#### BRIEF
Could you show each line of the records that contains the word "visibility"?

#### Document layout analysis data
◇ ◇ ◇ ◇ ◇

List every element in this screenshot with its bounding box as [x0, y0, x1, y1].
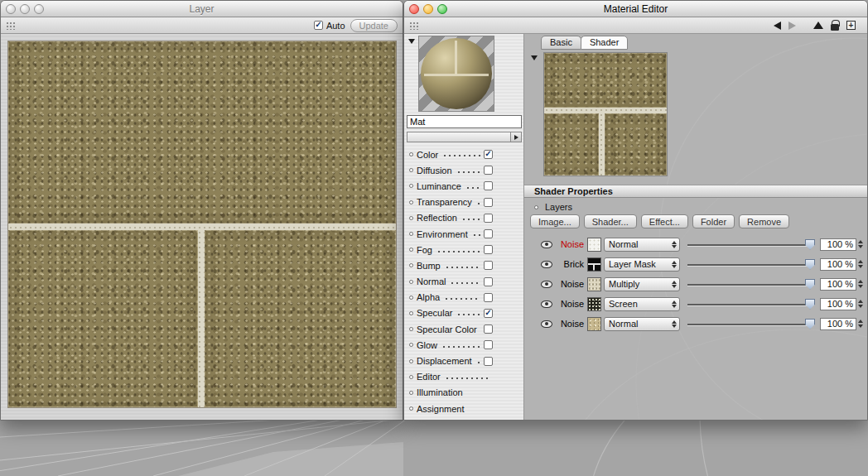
- slider-knob[interactable]: [805, 279, 815, 290]
- opacity-value[interactable]: 100 %: [820, 278, 856, 291]
- opacity-slider[interactable]: [687, 277, 815, 291]
- slider-knob[interactable]: [805, 259, 815, 270]
- opacity-stepper[interactable]: [858, 240, 863, 248]
- channel-row-transparency[interactable]: Transparency✓: [404, 195, 523, 210]
- opacity-value[interactable]: 100 %: [820, 258, 856, 271]
- slider-knob[interactable]: [805, 319, 815, 329]
- channel-checkbox[interactable]: ✓: [484, 293, 493, 302]
- stepper-down-icon: [858, 265, 863, 268]
- slider-knob[interactable]: [805, 299, 815, 310]
- image-button[interactable]: Image...: [530, 214, 580, 228]
- shader-texture-preview[interactable]: [543, 52, 668, 176]
- material-name-input[interactable]: [407, 115, 522, 128]
- opacity-slider[interactable]: [687, 297, 815, 311]
- visibility-eye-icon[interactable]: [541, 320, 552, 328]
- opacity-stepper[interactable]: [858, 280, 863, 288]
- popup-arrow-button[interactable]: [510, 132, 521, 142]
- close-button[interactable]: [6, 4, 16, 14]
- toolbar-grip-icon[interactable]: [6, 21, 15, 30]
- up-icon[interactable]: [813, 22, 823, 29]
- blend-mode-select[interactable]: Layer Mask: [604, 257, 680, 272]
- channel-row-fog[interactable]: Fog✓: [404, 242, 523, 257]
- back-icon[interactable]: [774, 22, 781, 30]
- channel-row-specular[interactable]: Specular✓: [404, 305, 523, 321]
- visibility-eye-icon[interactable]: [541, 261, 552, 268]
- opacity-stepper[interactable]: [858, 260, 863, 268]
- folder-button[interactable]: Folder: [692, 214, 735, 228]
- channel-row-specular-color[interactable]: Specular Color✓: [404, 321, 523, 337]
- material-preview[interactable]: [418, 36, 494, 112]
- slider-knob[interactable]: [805, 239, 815, 250]
- forward-icon[interactable]: [788, 22, 796, 30]
- dot-leader: [444, 257, 480, 273]
- opacity-value[interactable]: 100 %: [820, 318, 856, 330]
- visibility-eye-icon[interactable]: [541, 241, 552, 248]
- material-popup-bar[interactable]: [407, 132, 522, 142]
- blend-mode-select[interactable]: Normal: [604, 238, 680, 252]
- blend-mode-select[interactable]: Screen: [604, 297, 680, 311]
- blend-mode-select[interactable]: Normal: [604, 317, 680, 331]
- channel-row-glow[interactable]: Glow✓: [404, 337, 523, 353]
- channel-row-bump[interactable]: Bump✓: [404, 257, 523, 273]
- channel-row-alpha[interactable]: Alpha✓: [404, 290, 523, 305]
- channel-row-reflection[interactable]: Reflection✓: [404, 210, 523, 226]
- auto-checkbox[interactable]: ✓: [314, 21, 323, 30]
- blend-mode-select[interactable]: Multiply: [604, 277, 680, 291]
- channel-checkbox[interactable]: ✓: [484, 214, 493, 223]
- channel-checkbox[interactable]: ✓: [484, 245, 493, 254]
- remove-button[interactable]: Remove: [739, 214, 789, 228]
- material-editor-titlebar[interactable]: Material Editor: [404, 1, 867, 17]
- opacity-slider[interactable]: [687, 317, 815, 331]
- minimize-button[interactable]: [20, 4, 30, 14]
- channel-checkbox[interactable]: ✓: [484, 261, 493, 270]
- minimize-button[interactable]: [423, 4, 433, 14]
- opacity-stepper[interactable]: [858, 300, 863, 308]
- layer-titlebar[interactable]: Layer: [1, 1, 403, 17]
- channel-checkbox[interactable]: ✓: [484, 198, 493, 207]
- channel-row-assignment[interactable]: Assignment: [404, 401, 523, 416]
- auto-checkbox-group[interactable]: ✓ Auto: [314, 21, 345, 31]
- channel-row-illumination[interactable]: Illumination: [404, 385, 523, 401]
- visibility-eye-icon[interactable]: [541, 301, 552, 308]
- opacity-slider[interactable]: [687, 257, 815, 272]
- channel-row-normal[interactable]: Normal✓: [404, 274, 523, 290]
- toolbar-grip-icon[interactable]: [409, 21, 418, 30]
- channel-checkbox[interactable]: ✓: [484, 229, 493, 238]
- channel-checkbox[interactable]: ✓: [484, 181, 493, 190]
- update-button[interactable]: Update: [350, 19, 398, 32]
- add-icon[interactable]: [846, 21, 856, 30]
- channel-checkbox[interactable]: ✓: [484, 166, 493, 175]
- tab-basic[interactable]: Basic: [541, 36, 581, 50]
- preview-disclosure-icon[interactable]: [408, 39, 415, 44]
- channel-row-editor[interactable]: Editor: [404, 369, 523, 385]
- shader-expander-icon[interactable]: [531, 55, 538, 60]
- channel-checkbox[interactable]: ✓: [484, 325, 493, 334]
- channel-checkbox[interactable]: ✓: [484, 340, 493, 349]
- tab-shader[interactable]: Shader: [581, 36, 628, 50]
- shader-button[interactable]: Shader...: [584, 214, 637, 228]
- layer-thumbnail[interactable]: [587, 317, 601, 331]
- channel-checkbox[interactable]: ✓: [484, 150, 493, 159]
- channel-checkbox[interactable]: ✓: [484, 277, 493, 286]
- opacity-value[interactable]: 100 %: [820, 298, 856, 310]
- visibility-eye-icon[interactable]: [541, 281, 552, 288]
- channel-checkbox[interactable]: ✓: [484, 309, 493, 318]
- layer-thumbnail[interactable]: [587, 297, 601, 311]
- opacity-stepper[interactable]: [858, 320, 863, 328]
- channel-row-displacement[interactable]: Displacement✓: [404, 353, 523, 368]
- layer-thumbnail[interactable]: [587, 257, 601, 272]
- channel-checkbox[interactable]: ✓: [484, 357, 493, 366]
- layer-thumbnail[interactable]: [587, 277, 601, 291]
- channel-row-diffusion[interactable]: Diffusion✓: [404, 162, 523, 178]
- opacity-value[interactable]: 100 %: [820, 238, 856, 251]
- lock-icon[interactable]: [831, 24, 839, 31]
- layer-thumbnail[interactable]: [587, 238, 601, 252]
- close-button[interactable]: [409, 4, 419, 14]
- zoom-button[interactable]: [437, 4, 447, 14]
- zoom-button[interactable]: [34, 4, 44, 14]
- channel-row-luminance[interactable]: Luminance✓: [404, 178, 523, 194]
- channel-row-color[interactable]: Color✓: [404, 147, 523, 162]
- opacity-slider[interactable]: [687, 238, 815, 252]
- effect-button[interactable]: Effect...: [641, 214, 688, 228]
- channel-row-environment[interactable]: Environment✓: [404, 226, 523, 242]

◇ ◇ ◇ ◇ ◇

#### ANSWER BOX
- visibility-eye-icon[interactable]: [541, 320, 552, 328]
- visibility-eye-icon[interactable]: [541, 261, 552, 268]
- visibility-eye-icon[interactable]: [541, 241, 552, 248]
- visibility-eye-icon[interactable]: [541, 301, 552, 308]
- visibility-eye-icon[interactable]: [541, 281, 552, 288]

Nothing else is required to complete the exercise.